## INSTRUCTIONS FOR THE TASK
Search the records for the word "relevant" and pick out every line that has it.

## DATA TO EXAMINE
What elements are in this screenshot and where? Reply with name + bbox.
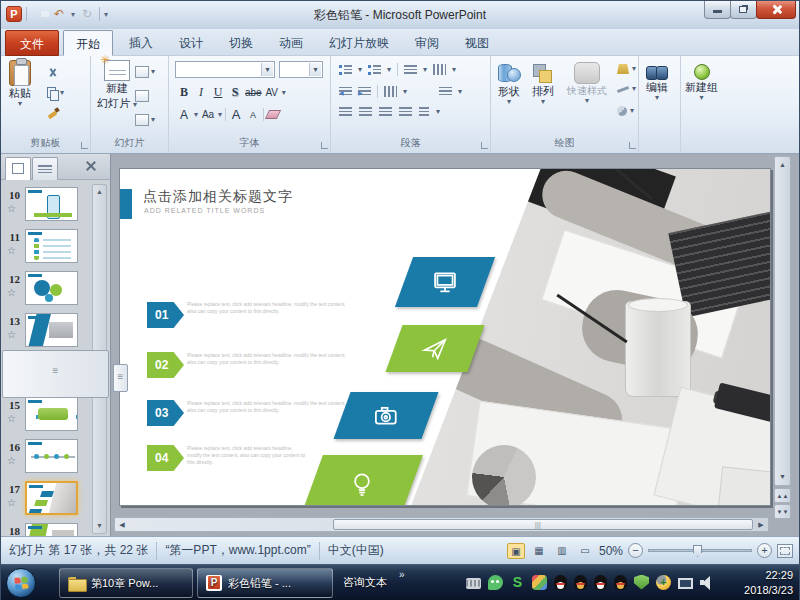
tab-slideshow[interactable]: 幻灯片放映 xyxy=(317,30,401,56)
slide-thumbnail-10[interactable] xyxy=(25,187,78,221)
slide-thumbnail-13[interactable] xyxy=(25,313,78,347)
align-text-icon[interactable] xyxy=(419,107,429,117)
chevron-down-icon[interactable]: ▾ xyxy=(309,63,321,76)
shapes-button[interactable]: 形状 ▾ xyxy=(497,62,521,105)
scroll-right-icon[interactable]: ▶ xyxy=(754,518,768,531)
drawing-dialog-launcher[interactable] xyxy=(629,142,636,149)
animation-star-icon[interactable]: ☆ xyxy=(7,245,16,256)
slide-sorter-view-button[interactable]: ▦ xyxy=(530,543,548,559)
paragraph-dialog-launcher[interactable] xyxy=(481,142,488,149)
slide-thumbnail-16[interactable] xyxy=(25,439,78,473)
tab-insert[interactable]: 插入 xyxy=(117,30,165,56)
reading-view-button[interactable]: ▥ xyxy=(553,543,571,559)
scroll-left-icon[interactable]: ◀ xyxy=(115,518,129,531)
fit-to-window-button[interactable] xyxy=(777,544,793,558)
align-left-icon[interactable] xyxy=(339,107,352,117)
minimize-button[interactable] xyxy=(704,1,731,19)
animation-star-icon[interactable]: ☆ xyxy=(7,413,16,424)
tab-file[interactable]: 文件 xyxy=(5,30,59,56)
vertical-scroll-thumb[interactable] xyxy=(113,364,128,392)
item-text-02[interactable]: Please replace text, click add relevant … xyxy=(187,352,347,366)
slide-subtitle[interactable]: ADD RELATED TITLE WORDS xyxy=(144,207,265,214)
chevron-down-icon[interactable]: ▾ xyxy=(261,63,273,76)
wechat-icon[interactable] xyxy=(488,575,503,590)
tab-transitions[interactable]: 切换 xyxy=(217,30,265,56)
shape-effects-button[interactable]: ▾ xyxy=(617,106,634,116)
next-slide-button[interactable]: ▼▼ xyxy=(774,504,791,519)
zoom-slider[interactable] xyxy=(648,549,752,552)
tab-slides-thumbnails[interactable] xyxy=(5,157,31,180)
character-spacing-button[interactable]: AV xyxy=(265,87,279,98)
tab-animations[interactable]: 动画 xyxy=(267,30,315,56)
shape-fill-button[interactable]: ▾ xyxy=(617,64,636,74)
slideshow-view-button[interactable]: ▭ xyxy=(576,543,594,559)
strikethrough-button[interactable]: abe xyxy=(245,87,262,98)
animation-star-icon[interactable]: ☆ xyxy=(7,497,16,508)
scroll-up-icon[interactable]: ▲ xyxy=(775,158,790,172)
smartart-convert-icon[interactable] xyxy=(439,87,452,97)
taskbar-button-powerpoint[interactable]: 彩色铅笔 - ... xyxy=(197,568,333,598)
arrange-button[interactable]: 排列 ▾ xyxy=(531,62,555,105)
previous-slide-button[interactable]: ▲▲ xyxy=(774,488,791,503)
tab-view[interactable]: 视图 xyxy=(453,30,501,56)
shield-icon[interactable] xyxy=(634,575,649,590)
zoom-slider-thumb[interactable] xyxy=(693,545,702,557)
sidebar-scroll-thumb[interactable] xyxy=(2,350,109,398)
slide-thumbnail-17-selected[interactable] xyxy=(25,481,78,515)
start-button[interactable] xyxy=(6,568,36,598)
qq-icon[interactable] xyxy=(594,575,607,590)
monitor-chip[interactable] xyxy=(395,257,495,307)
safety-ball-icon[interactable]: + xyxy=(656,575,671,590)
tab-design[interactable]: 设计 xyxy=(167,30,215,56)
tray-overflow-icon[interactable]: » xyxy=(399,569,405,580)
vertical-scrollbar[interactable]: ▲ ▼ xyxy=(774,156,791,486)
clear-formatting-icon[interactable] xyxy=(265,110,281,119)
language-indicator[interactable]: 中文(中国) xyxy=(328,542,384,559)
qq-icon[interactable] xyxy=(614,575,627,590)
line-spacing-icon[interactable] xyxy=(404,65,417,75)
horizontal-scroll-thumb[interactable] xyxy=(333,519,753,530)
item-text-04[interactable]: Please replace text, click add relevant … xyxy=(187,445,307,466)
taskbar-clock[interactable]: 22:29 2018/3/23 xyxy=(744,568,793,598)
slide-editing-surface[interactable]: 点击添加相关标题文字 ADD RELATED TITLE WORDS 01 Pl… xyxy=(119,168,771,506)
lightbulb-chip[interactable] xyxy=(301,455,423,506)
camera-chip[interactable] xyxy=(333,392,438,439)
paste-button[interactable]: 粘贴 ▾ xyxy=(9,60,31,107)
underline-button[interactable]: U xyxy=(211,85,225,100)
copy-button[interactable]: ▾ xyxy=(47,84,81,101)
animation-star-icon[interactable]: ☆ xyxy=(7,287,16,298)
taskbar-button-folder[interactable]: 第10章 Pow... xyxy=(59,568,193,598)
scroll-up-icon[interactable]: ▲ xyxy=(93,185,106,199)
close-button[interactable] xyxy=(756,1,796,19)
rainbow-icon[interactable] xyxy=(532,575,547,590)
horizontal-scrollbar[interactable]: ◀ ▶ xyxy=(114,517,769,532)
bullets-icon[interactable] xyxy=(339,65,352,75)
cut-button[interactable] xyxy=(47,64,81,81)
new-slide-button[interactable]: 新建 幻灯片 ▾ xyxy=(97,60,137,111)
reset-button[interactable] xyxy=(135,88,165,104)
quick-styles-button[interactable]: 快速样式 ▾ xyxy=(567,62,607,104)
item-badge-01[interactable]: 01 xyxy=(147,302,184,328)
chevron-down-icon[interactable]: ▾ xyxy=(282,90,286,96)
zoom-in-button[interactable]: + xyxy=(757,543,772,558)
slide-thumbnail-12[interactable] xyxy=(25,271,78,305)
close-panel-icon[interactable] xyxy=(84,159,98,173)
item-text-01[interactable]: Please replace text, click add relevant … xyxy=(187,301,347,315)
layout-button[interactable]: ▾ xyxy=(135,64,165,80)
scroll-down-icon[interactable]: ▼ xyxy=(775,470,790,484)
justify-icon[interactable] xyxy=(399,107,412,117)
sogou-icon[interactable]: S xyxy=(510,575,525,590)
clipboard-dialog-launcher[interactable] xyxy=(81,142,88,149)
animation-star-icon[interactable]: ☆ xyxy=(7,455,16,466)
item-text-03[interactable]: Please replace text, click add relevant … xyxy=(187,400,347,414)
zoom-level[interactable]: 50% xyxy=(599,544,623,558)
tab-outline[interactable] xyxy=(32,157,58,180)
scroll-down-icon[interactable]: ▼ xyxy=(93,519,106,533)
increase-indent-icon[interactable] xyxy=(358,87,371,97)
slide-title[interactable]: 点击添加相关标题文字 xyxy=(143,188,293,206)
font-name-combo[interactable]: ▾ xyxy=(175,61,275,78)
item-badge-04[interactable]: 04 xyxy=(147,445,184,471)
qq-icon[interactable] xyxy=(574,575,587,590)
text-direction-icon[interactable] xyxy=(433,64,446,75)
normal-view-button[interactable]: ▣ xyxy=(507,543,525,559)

## SOLUTION TO THIS EXERCISE
item-text-02[interactable]: Please replace text, click add relevant … xyxy=(187,352,347,366)
item-text-04[interactable]: Please replace text, click add relevant … xyxy=(187,445,307,466)
item-text-01[interactable]: Please replace text, click add relevant … xyxy=(187,301,347,315)
item-text-03[interactable]: Please replace text, click add relevant … xyxy=(187,400,347,414)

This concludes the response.